Some of the biggest developing economies in the world that include China, India and Russia are also the most corrupt, a new report by Global Financial Integrity (GFI), an international corruption watchdog showed.
The report, titled "Illicit Financial Flows from Developing Countries: 2003-2012", showed that some of the biggest developing economies were the largest contributors to corruption, tax evasion and other money-laundering activities.
The developing world lost more than worth $6.6 trillion over the period of 2003 to 2012 due to the illicit financial flows.
"Emerging and developing countries haemorrhaged a trillion dollars from their economies in 2012 that could have been invested in local businesses, healthcare, education, or infrastructure," Joseph Spanjers, economist and co-author of the study told The Rakyat Post.
"This is a trillion dollars that could have contributed to inclusive economic growth, legitimate private-sector job creation and sound public budgets."
The report explains that the countries usually launder money through "export under-invoicing and import over-invoicing"
"...corrupt government officials, criminals and commercial tax evaders are able to easily move assets out of countries and into tax havens, anonymous companies and secret bank accounts" in these countries, the report underscores.
The report also found that the outflow of illegal money was increasing by 9.4 percent every year.

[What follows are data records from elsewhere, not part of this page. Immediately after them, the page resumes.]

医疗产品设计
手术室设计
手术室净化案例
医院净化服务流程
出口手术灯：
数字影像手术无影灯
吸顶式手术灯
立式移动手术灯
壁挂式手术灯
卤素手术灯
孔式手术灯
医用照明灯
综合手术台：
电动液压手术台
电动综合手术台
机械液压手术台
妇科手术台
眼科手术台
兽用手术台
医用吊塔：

Dev Kar, the other author of the report added that it was "troubling" to note the rapid pace of illicit financial flow, which is affecting the share of GDP of poorer countries around the world.
Most of the illicit money outflow came from Asia as it represented 40 percent of the total illegal financial flows.
Below are the top 10 countries most corrupt countries with the amount they :
- China - $125.24 Billion
- Russia - $97.38 Billion
- Mexico - $51.42 Billion
- India - $43.95 Billion
- Malaysia - $39.48 Billion
- Saudi Arabia - $30.86 Billion
- Brazil - $21.71 Billion
- Indonesia - $18.78 Billion
- Thailand - $17.16 Billion
- Nigeria - $15.74 Billion
Financial crime in the world has become a mounting concern. Even at the recent G20 Summit, the members met and resolved to tackle the issue by putting in place some stringent rules and regulations.
Experts note that with the current state of world corruption, economic growth and sustainability is difficult.
"It is simply impossible to achieve sustainable global development unless world leaders agree to address this issue head-on. That's why it is essential for the United Nations to include a specific target next year to halve all trade-related illicit flows by 2030 as part of its post-2015 Sustainable Development Agenda," Raymond Baker, president of Global Financial Integrity, in a public statement on Monday.